Last year I wrote an article about the untapped value inherent in energy providers’ small to medium business (SMB) segment. Too often, SMB customers have been served like residential consumers or their much larger commercial and industrial counterparts—neither of which is a fit. Fortunately, in both competitive and non-competitive markets, we are seeing a growing number of energy providers not only delivering a customer experience (CX) tailored to SMBs but also realizing the rewards of their SMB-focused investments.

What should that CX look like? For starters, it must go beyond simply adding more products or service channels. Leading providers are leveraging data and digital to enable connected personalization. They are building a 360-degree view of SMB customer preferences, energy usage history, location information and other contextual information. With that view, providers can anticipate SMBs’ needs and provide data-driven “news they can use” to address their business goals.

Crafting a sophisticated CX for SMBs is worth the investment—with potential returns that include greater movement to digital channels, lower cost to serve and greater adoption of new products and services. Even so, many energy providers aren’t “there” yet.

While overall satisfaction has increased from 60 percent in 2013 to 70 percent in 2018, there has been little movement in terms of a personalized, hyper-relevant experience for the SMB segment. In our latest SMB-focused New Energy Consumer study, SMB customers identified performance gaps in some critical areas, including personalized products and services, seamless customer experience and digital tools to help manage energy consumption.

Figure: SMBs value customer experience and personalization, but providers aren’t fully meeting expectations.

Click to expand.

As energy providers work to close those gaps, they stand to reap tangible rewards. Our study found that SMBs perceiving a higher level of personalization to their business needs are more satisfied with their current energy provider.

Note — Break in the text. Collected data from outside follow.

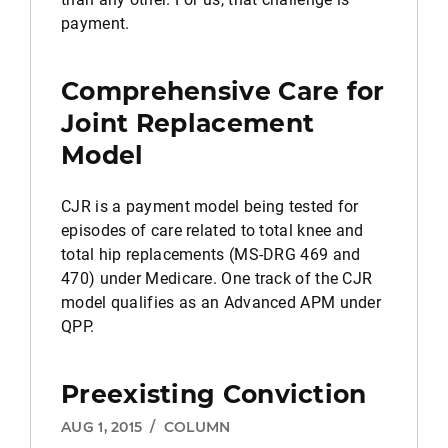
payment.
Comprehensive Care for
Joint Replacement
Model
CJR is a payment model being tested for
episodes of care related to total knee and
total hip replacements (MS-DRG 469 and
470) under Medicare. One track of the CJR
model qualifies as an Advanced APM under
QPP.
Preexisting Conviction
AUG 1, 2015
/
COLUMN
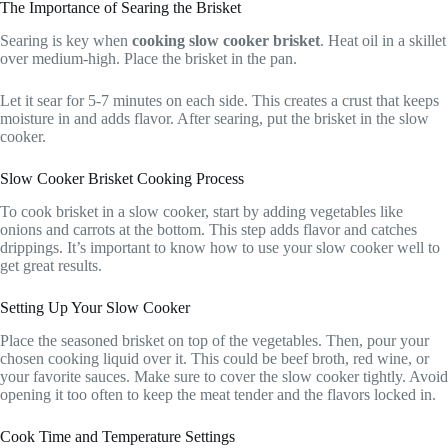
The Importance of Searing the Brisket
Searing is key when
cooking slow cooker brisket
. Heat oil in a skillet
over medium-high. Place the brisket in the pan.
Let it sear for 5-7 minutes on each side. This creates a crust that keeps
moisture in and adds flavor. After searing, put the brisket in the slow
cooker.
Slow Cooker Brisket Cooking Process
To cook brisket in a slow cooker, start by adding vegetables like
onions and carrots at the bottom. This step adds flavor and catches
drippings. It’s important to know how to use your slow cooker well to
get great results.
Setting Up Your Slow Cooker
Place the seasoned brisket on top of the vegetables. Then, pour your
chosen cooking liquid over it. This could be beef broth, red wine, or
your favorite sauces. Make sure to cover the slow cooker tightly. Avoid
opening it too often to keep the meat tender and the flavors locked in.
Cook Time and Temperature Settings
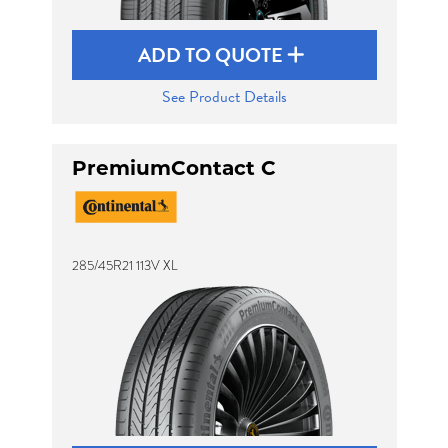
ADD TO QUOTE
See Product Details
PremiumContact C
285/45R21 113V XL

The success of one large eastern US utility further illustrates the potential. This utility began using new data from its smart meter rollout to send personalized monthly energy and cost reports to business customers via email. Rather than simply sharing granular usage information, the reports included insights on peak demand and weather impact—all individualized for each recipient. Customers could easily click through to learn more or connect to energy programs offered by the utility. These personalized communications have already delivered “open” and “click-through” rates triple the utility industry averages for email communications with business customers.

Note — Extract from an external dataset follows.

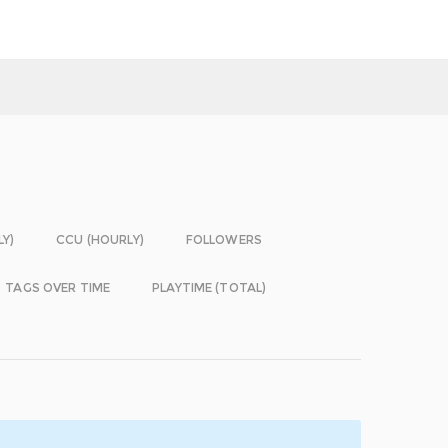
LY)
CCU (HOURLY)
FOLLOWERS
TAGS OVER TIME
PLAYTIME (TOTAL)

Higher engagement and satisfaction among these customers are likely to yield benefits beyond the SMB segment:

SMBs are more likely to recommend—not just to other businesses but also to residential customers. In our most recent New Energy Consumer study, 37 percent of SMB respondents told us they are “very likely” to do so. The likelihood to recommend their current energy provider is even higher (61 percent) among SMBs interested in or already participating in a digital energy engagement program.

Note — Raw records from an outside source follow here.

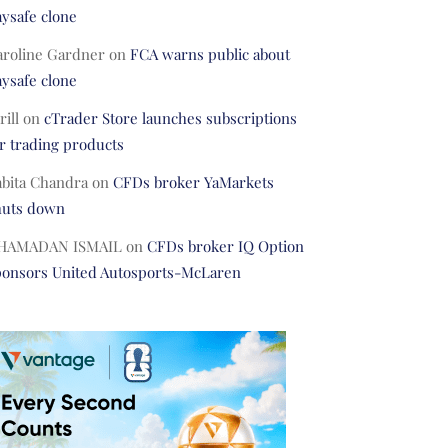
ysafe clone
aroline Gardner
on
FCA warns public about
ysafe clone
rill
on
cTrader Store launches subscriptions
r trading products
abita Chandra
on
CFDs broker YaMarkets
huts down
HAMADAN ISMAIL
on
CFDs broker IQ Option
ponsors United Autosports-McLaren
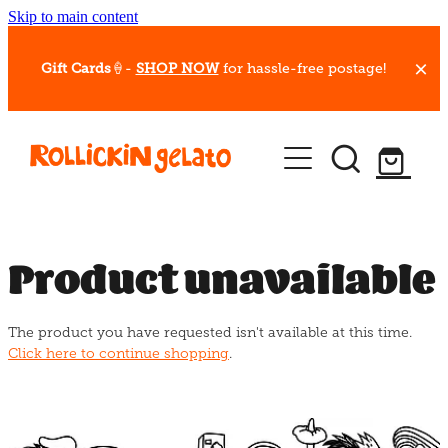
Skip to main content
Gift Cards
🍦-
SHOP NOW
for hassle-free postage!
Our Whips
Hot Dessert Menu
Gift Cards
Product unavailable
Gelato Cafes
The product you have requested isn't available at this time.
Event Bookings
Click here to continue shopping
.
Shop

SMB buyers are also residential consumers. Their experiences at work affect their behavior at home—suggesting that they have greater power beyond their business role to drive energy providers’ digital transformation programs.

In addition to engaging more digitally, SMB consumers are a valuable group for testing new products, services and offerings. Compared to residential customers, SMB managers are more likely to sign up for trials of new products and services. Our survey found that 83 percent are more likely to trial new energy-related products and services in their role as businesspeople than as residential consumers.

For SMBs, price and services will always remain important, but they are no longer the differentiators. Investing in a connected SMB CX will create a foundation to evolve the people, process and technology necessary to compete in the digital age.